I switched to Atom 1.0 on Workbench two months ago, a move that hasn't been as smooth as I'd like because of one popular aggregator that doesn't support the format.
This site is created using Wordzilla, a LAMP-based weblog publishing tool that I've developed over the last year. Writing code to generate Atom feeds in PHP was extremely simple, since most of the code used to generate RSS feeds could be applied to the task.
Atom uses a different format for date-time values than RSS, so I had to write new date-handling code:
// get the most recent entry's publication date (a MySQL datetime value)
$pubdate = $entry[0]['pubdate']);
// convert it to an Atom RFC 3339 date
$updated = date('Y-m-dTH:i:sZ', strtotime($pubdate));
// add it to the feed
$output .= "<updated>{$updated}</updated>n";
This produces a properly formatted Atom date element:
<updated>2006-05-27T11:03:17Z</updated>
One thing I haven't been able to do with Really Simple Syndication is indicate an item's author, because RSS requires that an e-mail address be used for this purpose. Spammers snarf up e-mail addresses in syndicated feeds.
Atom supports author elements that can be a username instead:
<author>
<name>rcade</name>
</author>
The most significant difference between RSS and Atom is the requirement that Atom text elements specify the type of content that they hold, which can be HTML, XHTML or text.
The content type must be identified with a type attribute:
<content type="html"><![CDATA[I own some Home Depot stock ...]]></content>
My Atom feed offers the text of weblog entries as HTML markup:
// get the entry's description (a MySQL text value)

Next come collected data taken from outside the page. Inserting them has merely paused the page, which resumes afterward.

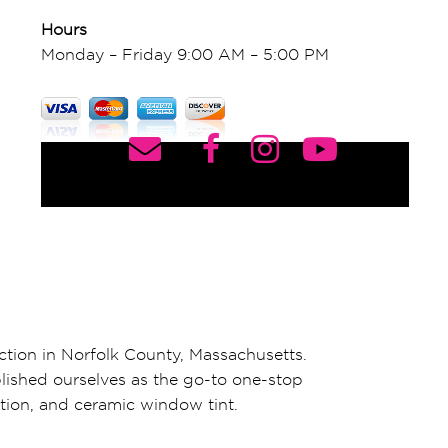
Hours
Monday – Friday 9:00 AM – 5:00 PM
ction in Norfolk County, Massachusetts.
blished ourselves as the go-to one-stop
ation, and ceramic window tint.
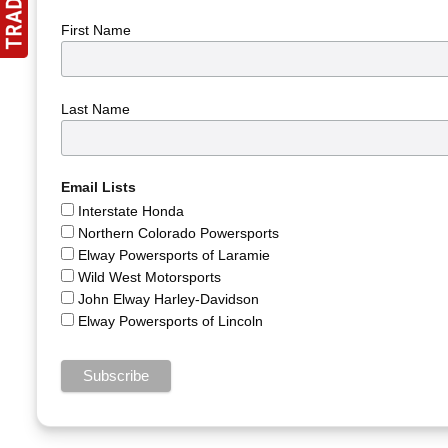
First Name
Last Name
Email Lists
Interstate Honda
Northern Colorado Powersports
Elway Powersports of Laramie
Wild West Motorsports
John Elway Harley-Davidson
Elway Powersports of Lincoln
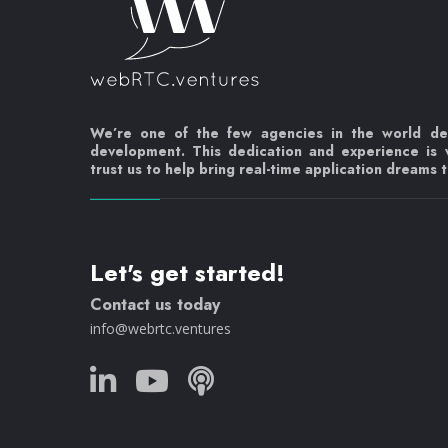
We’re one of the few agencies in the world d
development. This dedication and experience is
trust us to help bring real-time application dreams to
Let's get started!
Contact us today
info@webrtc.ventures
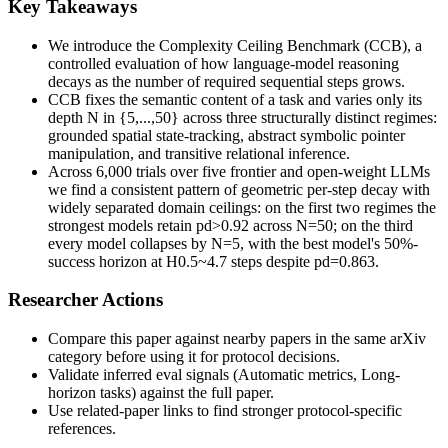
Key Takeaways
We introduce the Complexity Ceiling Benchmark (CCB), a
controlled evaluation of how language-model reasoning
decays as the number of required sequential steps grows.
CCB fixes the semantic content of a task and varies only its
depth N in {5,...,50} across three structurally distinct regimes:
grounded spatial state-tracking, abstract symbolic pointer
manipulation, and transitive relational inference.
Across 6,000 trials over five frontier and open-weight LLMs
we find a consistent pattern of geometric per-step decay with
widely separated domain ceilings: on the first two regimes the
strongest models retain pd>0.92 across N=50; on the third
every model collapses by N=5, with the best model's 50%-
success horizon at H0.5~4.7 steps despite pd=0.863.
Researcher Actions
Compare this paper against nearby papers in the same arXiv
category before using it for protocol decisions.
Validate inferred eval signals (Automatic metrics, Long-
horizon tasks) against the full paper.
Use related-paper links to find stronger protocol-specific
references.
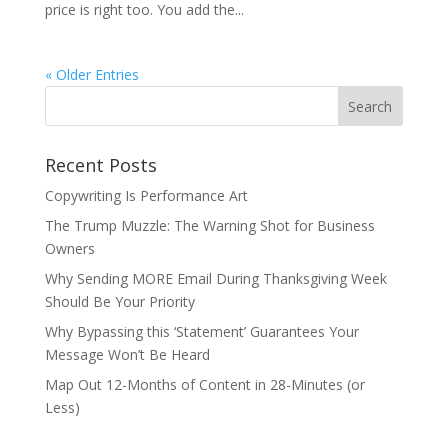
price is right too. You add the...
« Older Entries
Recent Posts
Copywriting Is Performance Art
The Trump Muzzle: The Warning Shot for Business
Owners
Why Sending MORE Email During Thanksgiving Week
Should Be Your Priority
Why Bypassing this ‘Statement’ Guarantees Your
Message Won’t Be Heard
Map Out 12-Months of Content in 28-Minutes (or
Less)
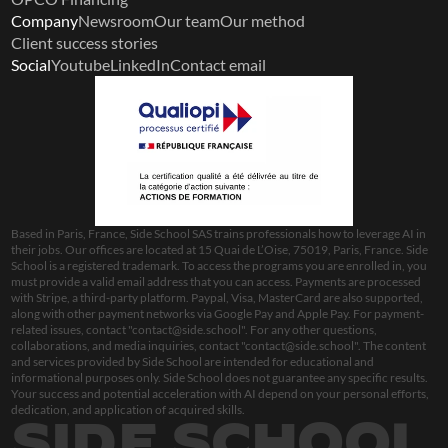
Company
Newsroom
Our team
Our method
Client success stories
Social
Youtube
LinkedIn
Contact email
Based in Paris, France, Side School SAS trains professionals how to leverage AI in 
their jobs. Our offices are located at 15 Quai de L’Oise, 75019, Paris, France. Side 
School is a registered trademark. To access the programs you are enrolled in, you 
must provide a valid email address that you can access. Payments are processed 
with Stripe, a third-party platform. Paypal, Visa, MasterCard are also supported, 
along with other payment networks via Google Pay and Apple Pay. For payment-
related issues, contact "
contact@side.school
". For any other questions, 
collaborations, and media inquiries, contact "
contact@side.school
". The content 
and services provided by Side School are intended for educational and 
informational purposes only. Side School does not guarantee any specific results. 
Your success and potential acceleration with AI depend on your personal efforts, 
dedication, and application of acquired skills.
SIDE SCHOOL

$description = $e['description'];
// add it to the feed
$output .= "<content type="html"><![CDATA[{$description}]]></content>n";
Putting this text inside a CDATA block removes the need to convert the characters "<", ">", and "&" to XML entities.

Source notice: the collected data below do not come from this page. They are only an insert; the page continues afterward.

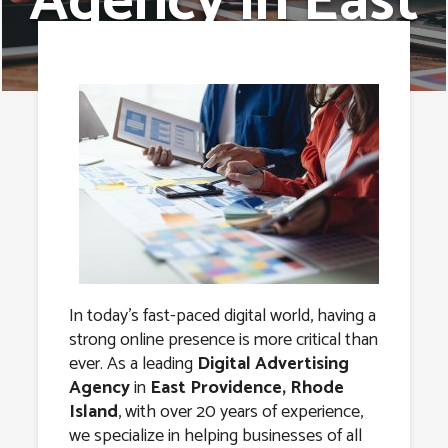
Agency in East
Providence,
Rhode Island
In today’s fast-paced digital world, having a
strong online presence is more critical than
ever. As a leading
Digital Advertising
Agency
in
East Providence, Rhode
Island
, with over 20 years of experience,
we specialize in helping businesses of all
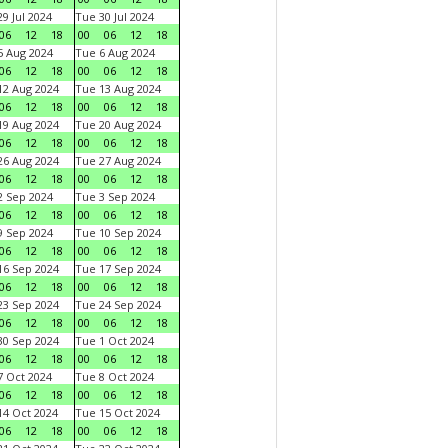
9 Jul 2024
Tue 30 Jul 2024
06
12
18
00
06
12
18
 Aug 2024
Tue 6 Aug 2024
06
12
18
00
06
12
18
2 Aug 2024
Tue 13 Aug 2024
06
12
18
00
06
12
18
9 Aug 2024
Tue 20 Aug 2024
06
12
18
00
06
12
18
6 Aug 2024
Tue 27 Aug 2024
06
12
18
00
06
12
18
 Sep 2024
Tue 3 Sep 2024
06
12
18
00
06
12
18
 Sep 2024
Tue 10 Sep 2024
06
12
18
00
06
12
18
6 Sep 2024
Tue 17 Sep 2024
06
12
18
00
06
12
18
3 Sep 2024
Tue 24 Sep 2024
06
12
18
00
06
12
18
0 Sep 2024
Tue 1 Oct 2024
06
12
18
00
06
12
18
 Oct 2024
Tue 8 Oct 2024
06
12
18
00
06
12
18
4 Oct 2024
Tue 15 Oct 2024
06
12
18
00
06
12
18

When an Atom element omits the type attribute, it's assumed to be text.
The following PHP code creates XML-safe text for entry titles:
// get the entry's title
$title = $e['title'];
// convert the title to XML-safe text
$title = utf8_encode(htmlspecialchars($title));
// add it to the feed
$output .= "<title>$title</title>n";
The last difference I had to deal with is Atom's requirement that each entry have a title. Because I haven't written titles for all entries on Workbench, I wrote a function that can create a title from the first 25 words of an entry's description:
function get_text_excerpt($text, $max_length = 25) {
$text = strip_tags($text);
if (strlen($text) <= $max_length) {
return $text;
}
$subtext = substr($text, 0, $max_length);
$last_space = strrpos($subtext, " ");
if ($last_space === false) {
return $text;
}
return substr($subtext, 0, $last_space);
}
I switched to Atom whole hog, dropping the RSS feed and redirecting requests to the new Atom feed.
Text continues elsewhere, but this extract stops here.